**DATA SUPPLIED**
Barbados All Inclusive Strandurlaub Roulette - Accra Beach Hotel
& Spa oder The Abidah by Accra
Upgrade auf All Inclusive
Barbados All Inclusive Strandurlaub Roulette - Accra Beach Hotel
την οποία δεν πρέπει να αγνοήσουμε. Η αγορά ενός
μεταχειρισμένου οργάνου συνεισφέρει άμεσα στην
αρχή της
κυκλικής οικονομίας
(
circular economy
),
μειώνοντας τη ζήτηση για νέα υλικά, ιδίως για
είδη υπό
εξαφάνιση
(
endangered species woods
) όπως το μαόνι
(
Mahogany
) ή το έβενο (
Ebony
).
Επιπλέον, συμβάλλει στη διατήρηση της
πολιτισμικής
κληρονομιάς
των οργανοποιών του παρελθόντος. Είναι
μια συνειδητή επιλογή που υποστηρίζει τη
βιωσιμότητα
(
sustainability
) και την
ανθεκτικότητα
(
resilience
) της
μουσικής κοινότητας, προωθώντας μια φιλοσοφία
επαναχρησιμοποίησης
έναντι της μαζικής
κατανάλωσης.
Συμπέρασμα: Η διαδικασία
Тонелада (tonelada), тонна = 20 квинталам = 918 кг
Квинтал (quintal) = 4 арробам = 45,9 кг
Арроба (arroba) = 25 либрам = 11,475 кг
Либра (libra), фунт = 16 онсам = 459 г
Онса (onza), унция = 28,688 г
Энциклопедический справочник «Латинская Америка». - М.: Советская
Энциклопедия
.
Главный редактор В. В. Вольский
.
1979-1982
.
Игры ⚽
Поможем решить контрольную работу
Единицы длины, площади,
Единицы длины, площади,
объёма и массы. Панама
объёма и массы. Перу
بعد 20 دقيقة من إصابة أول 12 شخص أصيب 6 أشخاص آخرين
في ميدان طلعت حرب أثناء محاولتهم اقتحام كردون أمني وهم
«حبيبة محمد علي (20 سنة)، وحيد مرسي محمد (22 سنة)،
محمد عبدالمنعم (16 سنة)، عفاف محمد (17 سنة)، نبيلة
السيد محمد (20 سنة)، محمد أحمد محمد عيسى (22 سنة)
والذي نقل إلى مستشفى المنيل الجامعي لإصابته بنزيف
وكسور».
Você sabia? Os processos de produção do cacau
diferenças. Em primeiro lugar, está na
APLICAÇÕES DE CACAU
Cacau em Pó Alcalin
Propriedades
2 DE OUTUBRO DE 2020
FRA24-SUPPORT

**TASK DESCRIPTION**
Apply a filter to the listing above so that only lines with "объёма" are kept, and copy those lines.

**TASK OUTPUT**
объёма и массы. Панама
объёма и массы. Перу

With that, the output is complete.